2. **BFS Traversal**:
   - In the worst case, BFS processes **n** words.
   - For each word, we generate **26 * L** possible transformations by modifying each letter.
   - Checking if a transformation exists in the **dictionary_set** and **visited** set takes **O(L)**.
   - Enqueuing a valid transformation takes **O(1)**.
   - Thus, BFS traversal takes **O(n * 26 * L * L) = O(n * L²)**.

Since **O(n * L²)** dominates **O(n * L)**, the overall **time complexity is O(n * L²)**.

---

### Space Complexity
The space complexity is **O(n * L)**, due to:
- **Dictionary Set (`dictionary_set`)**: Stores up to **n** words, each of length **L** → **O(n * L)**.
- **Visited Set (`visited`)**: Stores at most **n** words → **O(n * L)**.
- **Queue (for BFS)**: Stores at most **n** words → **O(n * L)**.

Thus, the total **space complexity is O(n * L)**.

### Optimization - Bidirectional Traversal

An important observation is that we don't necessarily need to begin level-order traversal at the start word; we can also start a search at the end word. In fact, we can combine these by performing them simultaneously to find the shortest path. This is known as **bidirectional BFS**, or in this case, **bidirectional level-order traversal**.

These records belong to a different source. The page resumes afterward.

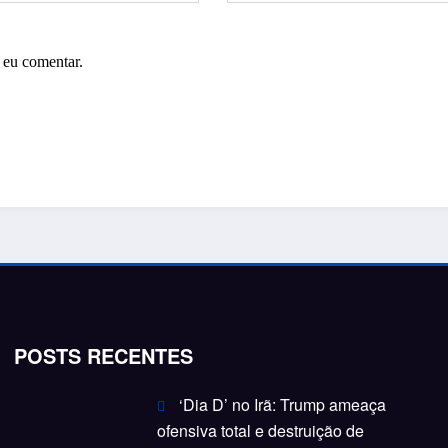
 eu comentar.
POSTS RECENTES
‘Dia D’ no Irã: Trump ameaça
ofensiva total e destruição de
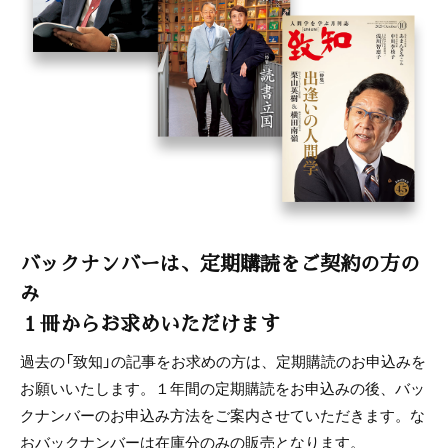
バックナンバーは、定期購読をご契約の方の
み
１冊からお求めいただけます
過去の「致知」の記事をお求めの方は、定期購読のお申込みを
お願いいたします。１年間の定期購読をお申込みの後、バッ
クナンバーのお申込み方法をご案内させていただきます。な
おバックナンバーは在庫分のみの販売となります。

When we perform two searches—one from the start and one from the end—the idea is that they will meet in the middle if a path between these two words exists. If a path doesn't exist, the searches will never meet, indicating that a transformation sequence does not exist. This optimization allows us to identify the shortest distance more quickly.

To simulate this process, we alternate between the two level-order traversals, progressing through each search one level at a time:

- **Start traversal**: Process one level in the traversal that started from the start node.
- **End traversal**: Process one level in the traversal that started from the end node.

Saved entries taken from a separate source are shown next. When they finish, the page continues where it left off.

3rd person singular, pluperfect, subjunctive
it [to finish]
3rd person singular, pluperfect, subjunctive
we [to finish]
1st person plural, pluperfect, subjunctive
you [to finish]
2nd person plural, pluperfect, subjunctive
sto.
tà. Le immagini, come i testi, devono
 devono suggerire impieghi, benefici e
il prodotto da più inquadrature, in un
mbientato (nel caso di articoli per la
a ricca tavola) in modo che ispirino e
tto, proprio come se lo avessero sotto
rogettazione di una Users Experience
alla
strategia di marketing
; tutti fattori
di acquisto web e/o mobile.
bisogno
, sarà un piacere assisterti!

We continue alternating between these two steps until a node visited in one search has already been visited in the other search, indicating that the traversals have met. To check if a node has already been visited by the other traversal, we can query the **visited hash set** used by the opposite search. If a word exists in the visited hash set of the other traversal, we know the searches have met.

In [2]:
from typing import List
from collections import deque

def shortest_transformation_sequence(start: str, end: str, dictionary: List[str]) -> int:
    dictionary_set = set(dictionary)
    if start not in dictionary_set or end not in dictionary_set:
        return 0
    
    if start == end:
        return 1

    start_queue = deque([start])
    start_visited = {start}
    end_queue = deque([end])
    end_visited = {end}
    level_start = level_end = 0

    while start_queue and end_queue:
        
        level_start += 1        
        if explore_level(start_queue, start_visited, end_visited, dictionary_set):
            return level_start + level_end + 1
        
        level_end += 1
        if explore_level(end_queue, end_visited, start_visited, dictionary_set):
            return level_start + level_end + 1
    
    return 0

def explore_level(queue, visited, other_visited, dictionary_set) -> bool:

    lower_case_alphabet = 'abcdefghijklmnopqrstuvwxyz'
    
    for _ in range(len(queue)):
        curr_word = queue.popleft()

        for i in range(len(curr_word)):
            for c in lower_case_alphabet:
                next_word = curr_word[:i] + c + curr_word[i+1:]

                if next_word in other_visited:
                    return True

                if (next_word in dictionary_set
                and next_word not in visited):
                    visited.add(next_word)
                    queue.append(next_word)
    return False


## Complexity Analysis

### Time Complexity
The time complexity is **O(n * L²)**, since we're performing two level-order traversals. But this is more efficient in practice since there are potentially fewer nodes to traverse when using bidirectional traversal.

---

### Space Complexity
The space complexity is **O(n * L)**, taken up by the hash set, both visited hash sets, and both queues.